An asteroid came just 14,000 miles from earth.
It eyed a 15 minute window wherein it might have touched us.
What are the odds a raindrop hit the cigarette’s cherry—
that chance would douse our fire from such obscene distance?
My best friend tells me his father died, hands me a Green Can.
I’ve heard it takes 17 muscles to smile,
43 to frown.
No one’s measured how many calories are burned
holding back tears.
Trillions of dust particles
collect enough water vapor for gravity
to act upon them
as we ignite .003 ounces of butane
to light our Camel Lights.
A glacier of playsand advancing
from the turtle shell rinses away in about 1 night.
Most cargo trains carry 100 cars.
It’d be tough to estimate just how many backyards
in Norfolk feel the bang and tremble
of those containers reaching the river.
Even more difficult is counting
the shwills it takes to listen helplessly
as an old grizzly howls out his last breath
trapped on the side of his own mountain.
Our fathers may tell us they are ready for death—
that there is a measurable distance between the body and its end.
Most drivers exceed the speed limit by 10 miles an hour.
99% of movie funerals take place in the rain.
I didn’t know so I had to ask:
What are the chances the Azaleas won’t bloom in the Spring?
Where to Look
Route 17 traffic pumps southbound through Nelson county.
The hills an impossible green as the cars close in on the next city.
The drivers begin to hear each other’s music.
Two-thirds of these people are listening to love songs.

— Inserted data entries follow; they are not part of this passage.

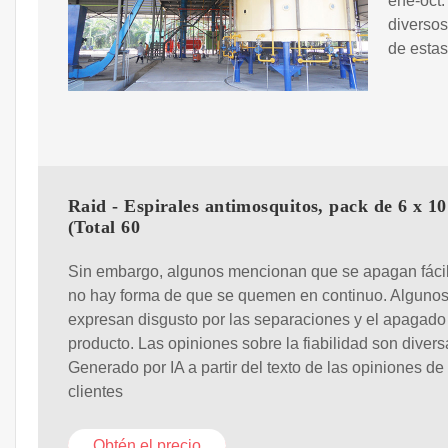
ene-oct.
diversos
de estas
Raid - Espirales antimosquitos, pack de 6 x 10
(Total 60
Sin embargo, algunos mencionan que se apagan fáci
no hay forma de que se quemen en continuo. Algunos
expresan disgusto por las separaciones y el apagado
producto. Las opiniones sobre la fiabilidad son divers
Generado por IA a partir del texto de las opiniones de
clientes
Obtén el precio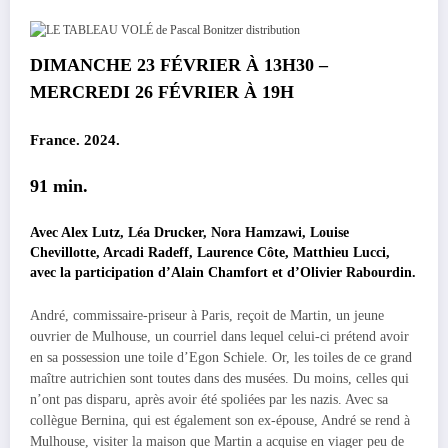
DIMANCHE 23 FÉVRIER À 13H30 –
MERCREDI 26 FÉVRIER À 19H
France. 2024.
91 min.
Avec Alex Lutz, Léa Drucker, Nora Hamzawi, Louise
Chevillotte, Arcadi Radeff, Laurence Côte, Matthieu Lucci,
avec la participation d’Alain Chamfort et d’Olivier Rabourdin.
André, commissaire-priseur à Paris, reçoit de Martin, un jeune
ouvrier de Mulhouse, un courriel dans lequel celui-ci prétend avoir
en sa possession une toile d’Egon Schiele. Or, les toiles de ce grand
maître autrichien sont toutes dans des musées. Du moins, celles qui
n’ont pas disparu, après avoir été spoliées par les nazis. Avec sa
collègue Bernina, qui est également son ex-épouse, André se rend à
Mulhouse, visiter la maison que Martin a acquise en viager peu de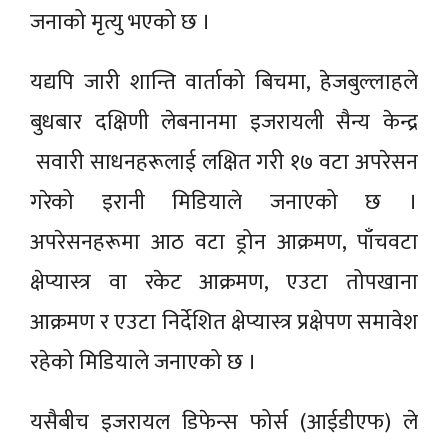
जनाको मृत्यु भएको छ ।
यद्यपि जारी शान्ति वार्ताको बिचमा, हेजबुल्लाहले
बुधबार दक्षिणी लेबनानमा इजरायली सैन्य केन्द्र
सवारी साधनहरूलाई लक्षित गरी १७ वटा अपरेसन
गरेको इरानी मिडियाले जनाएको छ ।
अपरेसनहरूमा आठ वटा ड्रोन आक्रमण, पाँचवटा
क्षेप्यास्त्र वा रकेट आक्रमण, एउटा तोपखाना
आक्रमण र एउटा निर्देशित क्षेप्यास्त्र प्रक्षेपण समावेश
रहेको मिडियाले जनाएको छ ।
यसैबीच इजरायल डिफेन्स फोर्स (आईडीएफ) ले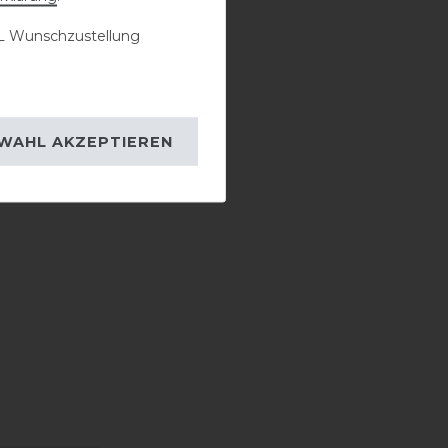
 Wunschzustellung
WAHL AKZEPTIEREN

Up above them all, in sky too-blue for this time of year—
the early spring a result of the earth’s decision to tilt
before everyone was ready—
seven hawks hang aloft.
Four of them are already stuffed with their share of field mice.
One house has a metal roof and a barn
slowly succumbing to gravity.
A man on the roadside pinches his finger lifting the hood of his truck,
overheated. Roughly one pump’s worth of his blood is sent to the site,
if for anything – just to indicate where to look.